Over the weeks that followed this young lady began devouring resources I recommended, soaking up Scripture, and bringing question after question to myself or others within BLDG 28. She was invited into a home group, where, surrounded by believers, she experienced community and witnessed raw Christianity on display. Her coming to me following our second gathering this past Sunday morning was a colossal step. It was her way of declaring with joy that she had been roped in by Jesus and her life was forever altered by the absurdity of grace. I was ecstatic over her pronouncement of spiritual amnesty. I smiled with her, hugged her back, and welcomed her thanks.
Two days have passed since that young lady expressed her faith in Christ. As the hours have ticked by a deeper sense of awe has settled upon my soul.
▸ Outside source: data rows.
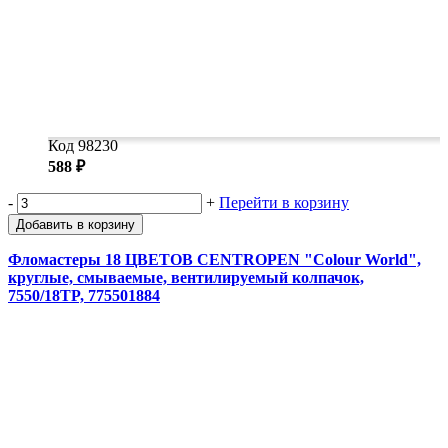
Код 98230
588 ₽
-
+
Перейти в корзину
Добавить в корзину
Фломастеры 18 ЦВЕТОВ CENTROPEN "Colour World",
круглые, смываемые, вентилируемый колпачок,
7550/18TP, 775501884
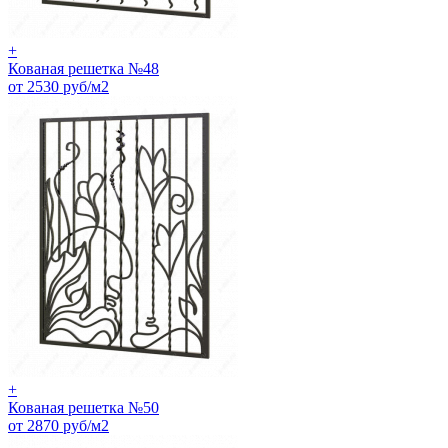
+
Кованая решетка №48
от 2530 руб/м2
+
Кованая решетка №50
от 2870 руб/м2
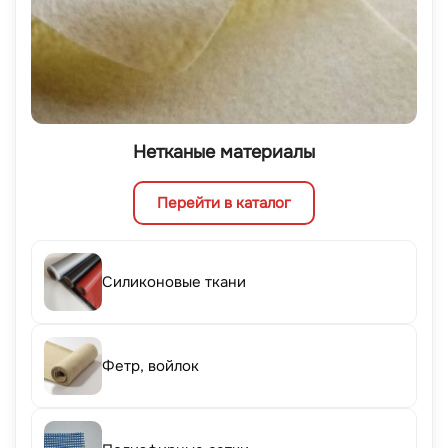
Нетканые материалы
Перейти в каталог
Силиконовые ткани
Фетр, войлок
You see, if I had to spiritually define myself I suppose I would say that I am a recovering legalist, professing faith in sovereign grace alone as the catalyst and crux of salvation, yet failing at times to actually see and appreciate that miracle of grace. In all the rhetoric I, like many other of my Reformed brothers, exchange the veracity for the verbiage. I read a quote today by Augustine. The church father remarked: “Miracles are not in contradiction to nature. They are only in contradiction with what we know of nature.” This is incredibly true, particularly in regards to salvation. Yet, we can so intellectualize and compartmentalize truth that the objectivity of it displaces – at least in our warped minds – the subjective movement of the Spirit. In other words, we have everything so figured out (or at least we like to pretend that we do) that while we embrace the theoretical reality of the miracle of salvation, we can, at times, overlook it in practicality.
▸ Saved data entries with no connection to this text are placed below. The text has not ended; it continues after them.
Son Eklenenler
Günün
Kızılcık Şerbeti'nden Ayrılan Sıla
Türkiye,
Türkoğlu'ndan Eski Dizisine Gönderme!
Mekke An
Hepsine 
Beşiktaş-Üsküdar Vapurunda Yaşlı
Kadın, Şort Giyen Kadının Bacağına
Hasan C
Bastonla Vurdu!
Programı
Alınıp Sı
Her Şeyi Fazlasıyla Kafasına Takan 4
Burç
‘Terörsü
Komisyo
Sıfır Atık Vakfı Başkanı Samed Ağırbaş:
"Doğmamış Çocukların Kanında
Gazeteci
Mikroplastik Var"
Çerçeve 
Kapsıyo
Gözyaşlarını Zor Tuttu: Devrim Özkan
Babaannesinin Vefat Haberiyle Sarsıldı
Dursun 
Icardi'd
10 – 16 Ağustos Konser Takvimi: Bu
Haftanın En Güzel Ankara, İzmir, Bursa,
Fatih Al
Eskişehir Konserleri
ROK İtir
The awe that has been building within me, is an awe birthed by the simplicity that I learned in second grade Sunday school. God saves sinners by His Holy Spirit, in the blood of His Holy Son, through the proclamation of His Holy Word. Or, as Paul would put it: “God was pleased through the foolishness of what was preached to save those who believe” (1 Corinthians 1:21). I understand and fully champion the truth that the Sovereign has an elect bride that He has chosen, redeemed, and called to salvation. None but that bride will be saved. However, I also understand that God only saves folks through the faithful proclamation of the Gospel of Jesus. That proclamation does not have to be polished; nor does it have to be intellectually astounding. We open our fretting, maladroit mouths and declare Jesus dying, rising, and triumphant, and the Spirit takes those words and awakens souls to see and savor the beauty of Christ.
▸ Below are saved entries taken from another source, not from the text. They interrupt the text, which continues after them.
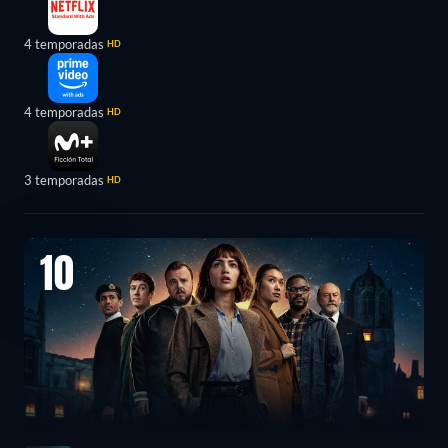
4 temporadas
HD
4 temporadas
HD
3 temporadas
HD
10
This week we celebrate a young women saved. Saved because God the Father wanted it so. Saved because Jesus died and lived again for her. Saved because the Spirit took the Gospel and with it woke her up. Saved because the church purposed to be the church for the glory of God and the good of others. Let’s continue pressing forward to herald this good news, and then stand in wonder as God uses the rambling of idiots – myself included – to transform sinners into saints.